Given records: Begin
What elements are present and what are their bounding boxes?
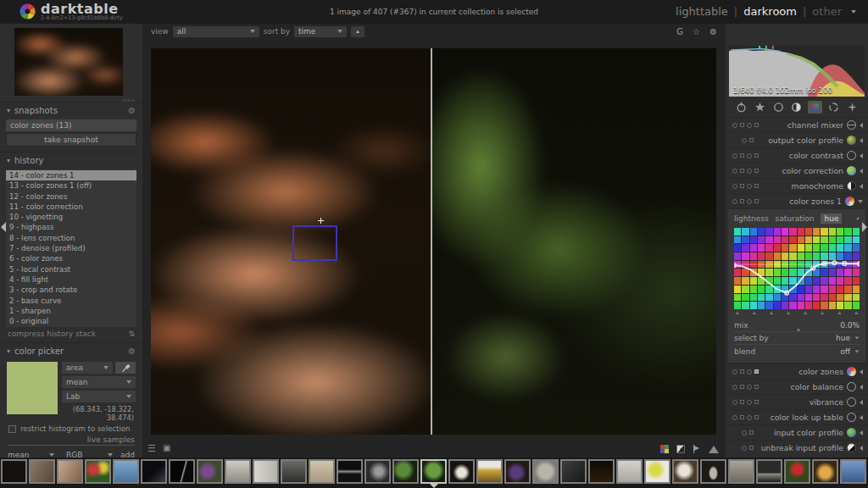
main-image[interactable]	[151, 48, 716, 435]
history-item[interactable]: 0 - original	[6, 316, 136, 326]
module-expand-arrow[interactable]	[860, 385, 863, 390]
history-item[interactable]: 12 - color zones	[6, 191, 136, 202]
raw-overexposed-icon[interactable]	[660, 445, 669, 453]
module-color-balance[interactable]: color balance	[726, 379, 868, 394]
history-item[interactable]: 13 - color zones 1 (off)	[6, 180, 136, 191]
restrict-histogram-checkbox[interactable]	[8, 425, 16, 433]
module-expand-arrow[interactable]	[860, 369, 863, 374]
filmstrip-thumbnail[interactable]	[588, 459, 615, 484]
filmstrip-thumbnail[interactable]	[197, 459, 223, 484]
correct-group-icon[interactable]	[826, 101, 841, 114]
module-color-look-up-table[interactable]: color look up table	[726, 409, 868, 424]
history-item[interactable]: 14 - color zones 1	[6, 170, 136, 180]
module-color-zones[interactable]: color zones	[726, 363, 868, 379]
softproof-icon[interactable]	[693, 445, 701, 453]
history-item[interactable]: 8 - lens correction	[6, 233, 136, 243]
filmstrip-thumbnail[interactable]	[1, 459, 27, 484]
module-expand-arrow[interactable]	[860, 153, 863, 158]
color-picker-area-rect[interactable]	[292, 225, 337, 261]
module-expand-arrow[interactable]	[858, 200, 863, 203]
history-item[interactable]: 2 - base curve	[6, 296, 136, 306]
collapse-left-panel-arrow[interactable]	[1, 222, 6, 232]
compress-history-icon[interactable]: ⇅	[128, 330, 135, 338]
sample-stat-select[interactable]: mean	[8, 449, 58, 458]
tab-saturation[interactable]: saturation	[776, 214, 815, 223]
history-item[interactable]: 3 - crop and rotate	[6, 285, 136, 295]
filmstrip-thumbnail[interactable]	[169, 459, 195, 484]
tab-lightness[interactable]: lightness	[734, 214, 769, 223]
add-sample-button[interactable]: add	[120, 451, 135, 458]
filmstrip-thumbnail[interactable]	[504, 459, 531, 484]
filmstrip-thumbnail[interactable]	[364, 459, 391, 484]
view-other[interactable]: other	[812, 5, 842, 18]
module-expand-arrow[interactable]	[860, 446, 863, 451]
zones-eyedropper-icon[interactable]	[855, 214, 860, 224]
view-filter-select[interactable]: all	[173, 26, 259, 37]
picker-mode-select[interactable]: area	[62, 362, 113, 374]
second-window-icon[interactable]: ▣	[163, 443, 170, 454]
tab-hue[interactable]: hue	[821, 214, 842, 224]
favorite-star-button[interactable]: ☆	[693, 27, 700, 36]
filmstrip-thumbnail[interactable]	[29, 459, 55, 484]
collapse-right-panel-arrow[interactable]	[862, 222, 867, 232]
color-zones-curve-editor[interactable]	[734, 228, 860, 309]
module-expand-arrow[interactable]	[860, 400, 863, 405]
filmstrip-thumbnail[interactable]	[113, 459, 139, 484]
history-item[interactable]: 11 - color correction	[6, 202, 136, 212]
filmstrip-thumbnail[interactable]	[253, 459, 279, 484]
module-unbreak-input-profile[interactable]: unbreak input profile	[726, 440, 868, 455]
picker-space-select[interactable]: Lab	[62, 391, 136, 402]
sample-space-select[interactable]: RGB	[62, 449, 117, 458]
history-item[interactable]: 7 - denoise (profiled)	[6, 243, 136, 253]
color-picker-header[interactable]: ▾ color picker ⚙	[0, 342, 142, 358]
history-item[interactable]: 6 - color zones	[6, 253, 136, 263]
filmstrip-thumbnail[interactable]	[309, 459, 335, 484]
filmstrip-thumbnail[interactable]	[225, 459, 251, 484]
module-expand-arrow[interactable]	[860, 184, 863, 189]
module-expand-arrow[interactable]	[860, 169, 863, 174]
history-item[interactable]: 1 - sharpen	[6, 306, 136, 316]
module-expand-arrow[interactable]	[860, 430, 863, 435]
settings-gear-button[interactable]: ⚙	[709, 27, 717, 36]
module-output-color-profile[interactable]: output color profile	[726, 132, 868, 147]
tone-group-icon[interactable]	[789, 101, 804, 114]
color-picker-gear-icon[interactable]: ⚙	[128, 347, 136, 356]
filmstrip-thumbnail[interactable]	[784, 459, 810, 484]
active-group-icon[interactable]	[734, 101, 748, 114]
snapshots-header[interactable]: ▾ snapshots ⚙	[0, 102, 142, 118]
gamut-warning-icon[interactable]	[709, 446, 719, 453]
compress-history-button[interactable]: compress history stack	[8, 330, 96, 338]
select-by-dropdown[interactable]: select by hue	[734, 332, 860, 345]
view-darkroom[interactable]: darkroom	[743, 5, 797, 18]
zone-markers[interactable]: ▵▵▵▵▵▵▵▵	[734, 310, 860, 316]
filmstrip-thumbnail[interactable]	[812, 459, 838, 484]
module-monochrome[interactable]: monochrome	[726, 178, 868, 193]
filmstrip-thumbnail[interactable]	[532, 459, 559, 484]
filmstrip-thumbnail[interactable]	[392, 459, 419, 484]
history-item[interactable]: 4 - fill light	[6, 274, 136, 285]
sort-direction-button[interactable]: ▴	[351, 26, 364, 37]
filmstrip-thumbnail[interactable]	[281, 459, 307, 484]
filmstrip-thumbnail[interactable]	[728, 459, 754, 484]
filmstrip-thumbnail[interactable]	[700, 459, 726, 484]
blend-dropdown[interactable]: blend off	[734, 345, 860, 358]
histogram[interactable]: 1/640 f/4.0 102mm iso 100	[729, 46, 865, 97]
effect-group-icon[interactable]	[845, 101, 860, 114]
overexposed-icon[interactable]	[676, 445, 685, 453]
module-channel-mixer[interactable]: channel mixer	[726, 117, 868, 132]
filmstrip-thumbnail[interactable]	[448, 459, 475, 484]
live-samples-label[interactable]: live samples	[8, 435, 135, 446]
color-group-icon[interactable]	[808, 101, 822, 114]
filmstrip-thumbnail[interactable]	[840, 459, 866, 484]
gamut-check-button[interactable]: G	[676, 27, 683, 36]
filmstrip-thumbnail[interactable]	[476, 459, 503, 484]
module-color-correction[interactable]: color correction	[726, 163, 868, 178]
sort-select[interactable]: time	[294, 26, 347, 37]
history-item[interactable]: 10 - vignetting	[6, 212, 136, 222]
take-snapshot-button[interactable]: take snapshot	[6, 133, 136, 147]
filmstrip-thumbnail[interactable]	[337, 459, 363, 484]
filmstrip-thumbnail[interactable]	[644, 459, 670, 484]
mix-slider[interactable]: mix 0.0%	[734, 319, 860, 332]
module-input-color-profile[interactable]: input color profile	[726, 424, 868, 440]
filmstrip-thumbnail[interactable]	[85, 459, 111, 484]
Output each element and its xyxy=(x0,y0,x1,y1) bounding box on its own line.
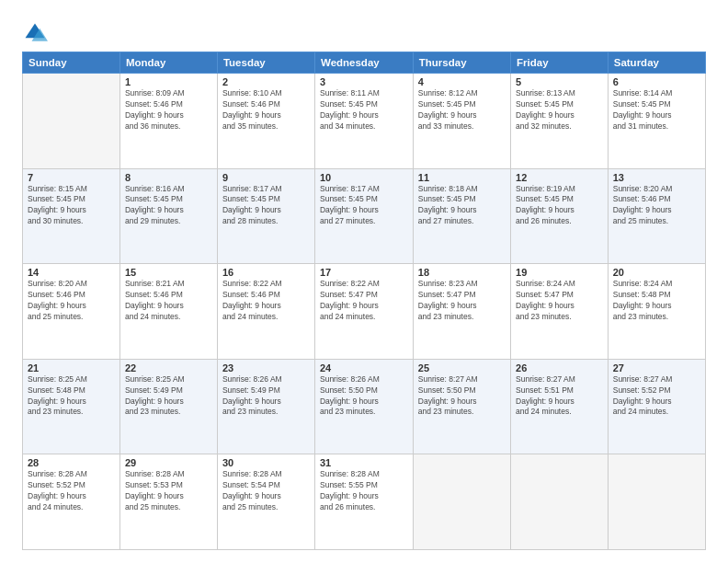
Given records: End
Which lines in the data above hold the string "view"? Show each one.

- Answer to this problem -
view-other[interactable]: other	[812, 5, 842, 18]
view-filter-select[interactable]: all	[173, 26, 259, 37]
view-darkroom[interactable]: darkroom	[743, 5, 797, 18]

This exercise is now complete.